Berkshire County could play a role in whether the Massachusetts mascot bill advances.
State Rep. William "Smitty" Pignatelli is one of 17 members of Beacon Hill's Joint Committee on Education, where the bill currently resides.
The Lenox Democrat said this week that he does not know whether the committee will vote to recommend it to the full Legislature this session or refer it for further study, a move that could push it into a subsequent session.
Pignatelli also indicated that while he finds some of the targeted mascots and nicknames offensive, he would prefer to seem them dealt with at the local level.
"The testimony was very powerful on both sides of the issue," Pignatelli said of a June 6 hearing held by the Joint Committee. "There are some names of these mascots that I personally believe are very offensive. Do you do a statewide ban or try to generate it very locally? I'm a local guy."

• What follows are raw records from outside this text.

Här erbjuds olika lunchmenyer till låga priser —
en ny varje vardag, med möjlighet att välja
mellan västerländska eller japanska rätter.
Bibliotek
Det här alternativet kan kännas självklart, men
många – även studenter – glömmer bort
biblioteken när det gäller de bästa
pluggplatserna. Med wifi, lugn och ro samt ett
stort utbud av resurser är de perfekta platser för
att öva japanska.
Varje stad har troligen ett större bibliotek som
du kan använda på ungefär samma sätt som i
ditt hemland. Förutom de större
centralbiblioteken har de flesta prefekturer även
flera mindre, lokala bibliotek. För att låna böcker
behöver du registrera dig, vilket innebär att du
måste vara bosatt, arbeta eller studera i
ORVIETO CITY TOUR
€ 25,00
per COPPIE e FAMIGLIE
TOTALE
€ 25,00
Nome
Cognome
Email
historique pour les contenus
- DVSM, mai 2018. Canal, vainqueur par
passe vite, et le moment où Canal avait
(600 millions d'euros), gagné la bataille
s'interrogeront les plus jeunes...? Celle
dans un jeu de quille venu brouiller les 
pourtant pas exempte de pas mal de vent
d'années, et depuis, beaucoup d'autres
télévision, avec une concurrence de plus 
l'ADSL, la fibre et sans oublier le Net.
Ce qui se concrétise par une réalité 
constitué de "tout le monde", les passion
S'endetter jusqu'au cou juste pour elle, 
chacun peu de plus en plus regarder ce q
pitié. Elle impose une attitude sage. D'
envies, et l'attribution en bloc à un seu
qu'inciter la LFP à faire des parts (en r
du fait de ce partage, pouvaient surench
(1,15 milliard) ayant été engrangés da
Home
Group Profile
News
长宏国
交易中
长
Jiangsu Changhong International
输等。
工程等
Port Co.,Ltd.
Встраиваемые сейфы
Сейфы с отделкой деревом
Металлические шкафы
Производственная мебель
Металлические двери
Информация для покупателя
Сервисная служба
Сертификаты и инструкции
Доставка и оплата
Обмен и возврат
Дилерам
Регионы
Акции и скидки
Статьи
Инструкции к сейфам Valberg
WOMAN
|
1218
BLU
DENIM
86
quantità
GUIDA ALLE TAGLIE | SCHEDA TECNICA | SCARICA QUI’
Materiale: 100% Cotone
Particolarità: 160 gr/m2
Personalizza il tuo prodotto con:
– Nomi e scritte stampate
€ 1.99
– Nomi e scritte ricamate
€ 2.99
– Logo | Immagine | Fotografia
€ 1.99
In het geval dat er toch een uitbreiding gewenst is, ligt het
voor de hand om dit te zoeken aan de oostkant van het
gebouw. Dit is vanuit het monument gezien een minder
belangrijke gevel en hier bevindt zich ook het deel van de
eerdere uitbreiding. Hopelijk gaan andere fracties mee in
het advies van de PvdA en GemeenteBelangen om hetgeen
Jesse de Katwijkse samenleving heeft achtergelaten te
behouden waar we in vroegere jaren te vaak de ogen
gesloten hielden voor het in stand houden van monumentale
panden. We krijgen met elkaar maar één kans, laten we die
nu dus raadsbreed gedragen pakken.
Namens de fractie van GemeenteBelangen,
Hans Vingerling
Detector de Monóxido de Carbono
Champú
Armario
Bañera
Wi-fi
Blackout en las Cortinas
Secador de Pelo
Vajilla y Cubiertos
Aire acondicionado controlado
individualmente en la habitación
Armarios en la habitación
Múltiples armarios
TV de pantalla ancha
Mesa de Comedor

Pignatelli said that he personally is offended by the nickname of his alma mater, Lenox Memorial High School, where the sports teams are known as the Millionaires. His understanding is that term and others — like Taconic's and Wahconah's — are credited to a longtime sportswriter at the Berkshire Eagle in the 1950s and '60s.
"Taconic and Wahconah are very respectful [in their use of the names]," Pignatelli said. "The Tewksbury Redmen, for example, is very offensive.
"If you want to acknowledge a Native American and be respectful as the Berkshire County schools do, I'm all for it. I don't know if we need a statewide ban."
Pignatelli said that as a member of the Joint Committee on Education, he has been lobbied by people around the commonwealth on the issue, but as of Wednesday morning when he was interviewed for this story, he had not heard from a single constituent. His district includes Washington, one of the towns in the Central Berkshire Regional School District, where Wahconah is the high school.
Barkin, who did acknowledge that there are degrees of offensiveness, still maintained that even terms that people mean to be respectful serve to objectify Native Americans.
"People assume that warriors are savages," he said. "That's a very antiquated way of depicting native people. The 'warrior' creates a certain kind of stereotype of a savage on the warpath, and it reverts back to native people sadly being seen as mascots or some relic of the past.
"And when you do that … Indian country suffers some of the largest health and economic disparities of any group in America, and when you portray a group of people as relics and mascots, they're not really people. The needs of those people become trivialized."
Barkin said it will always be possible to find some Native Americans who are not offended by any of the nicknames, but those voices do not represent the mainstream, he said.
"If it is so appropriate, give me the comparable community that's also characterized and portrayed this way," he said. "Are African-Americans or Asian-Americans or Jewish Americans portrayed like this? No.
"What is the intellectual argument to say, 'It's OK with this one group and with every other group, it's not OK'? There's an inconsistency there."